[[ Excerpted records, beginning ]]
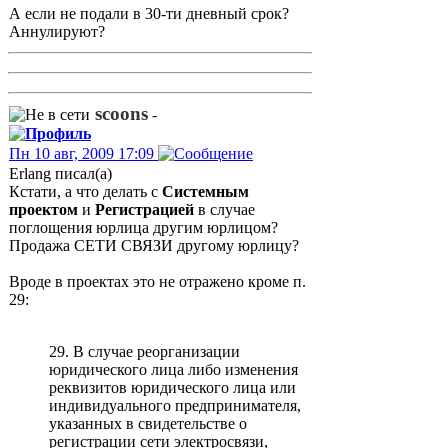
А если не подали в 30-ти дневный срок?
Аннулируют?
scoons
-
Пн 10 авг, 2009 17:09
Erlang писал(а)
Кстати, а что делать с
Системным
проектом
и
Регистрацией
в случае
поглощения юрлица другим юрлицом?
Продажа СЕТИ СВЯЗИ другому юрлицу?
Вроде в проектах это не отражено кроме п.
29:
29. В случае реорганизации
юридического лица либо изменения
реквизитов юридического лица или
индивидуального предпринимателя,
указанных в свидетельстве о
регистрации сети электросвязи,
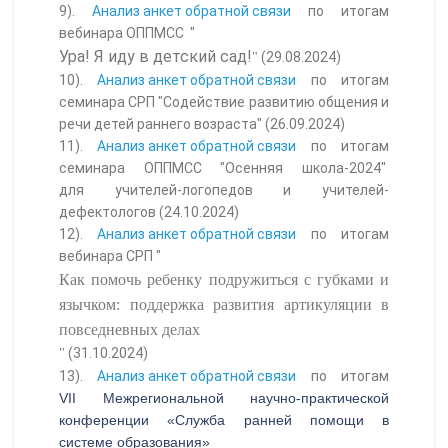
9).
Анализ анкет обратной связи
по итогам
вебинара ОППМСС "
Ура! Я иду в детский сад!
(29.08.2024)
"
10).
Анализ анкет обратной связи
по итогам
семинара СРП "Содействие развитию общения и
речи детей раннего возраста" (26.09.2024)
11).
Анализ анкет обратной связи
по итогам
семинара ОППМСС "Осенняя школа-2024"
для учителей-логопедов и учителей-
дефектологов (24.10.2024)
12).
Анализ анкет обратной связи
по итогам
вебинара СРП "
Как помочь ребенку подружиться с губками и
язычком: поддержка развития артикуляции в
повседневных делах
(31.10.2024)
"
13).
Анализ анкет обратной связи
по итогам
VII Межрегиональной научно-практической
конференции «Служба ранней помощи в
системе образования»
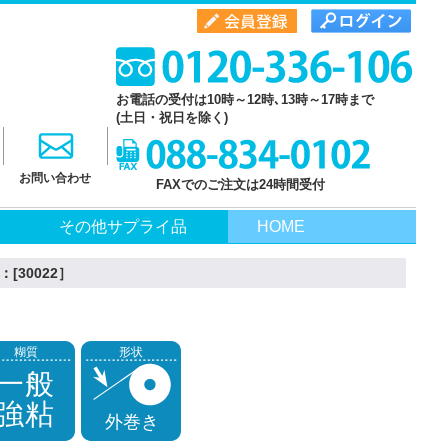
お電話の受付は10時～12時､13時～17時まで
(土日・祝日を除く)
お問い合わせ
FAXでのご注文は24時間受付
その他サプライ品
HOME
[30022］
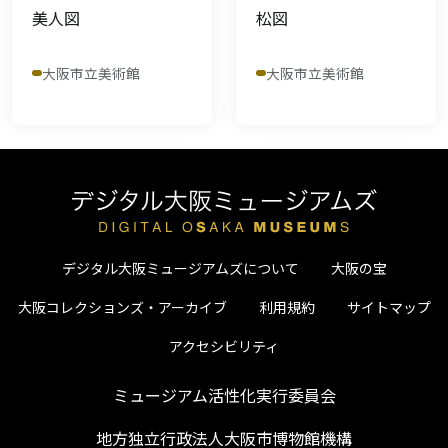
美人図
松図
大阪市立美術館
大阪市立美術館
デジタル大阪ミュージアムズについて
大阪の宝
大阪コレクションズ・アーカイブ
利用規約
サイトマップ
アクセシビリティ
ミュージアム活性化実行委員会
地方独立行政法人大阪市博物館機構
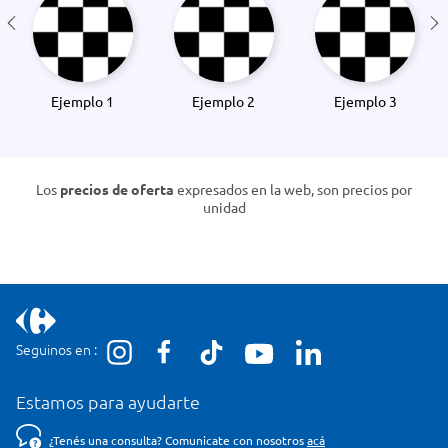
Ejemplo 1
Ejemplo 2
Ejemplo 3
Los
precios de oferta
expresados en la web, son precios por
unidad
Seguinos en :
Estamos para ayudarte
¿Tenés una consulta? Comunicate con nosotros
acá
[[ Excerpted records, end ]]
* **Instructions for the task**
Since only lines holding the word "ОППМСС" matter, count them in the data above and report the number alone.

* **Problem solution**
2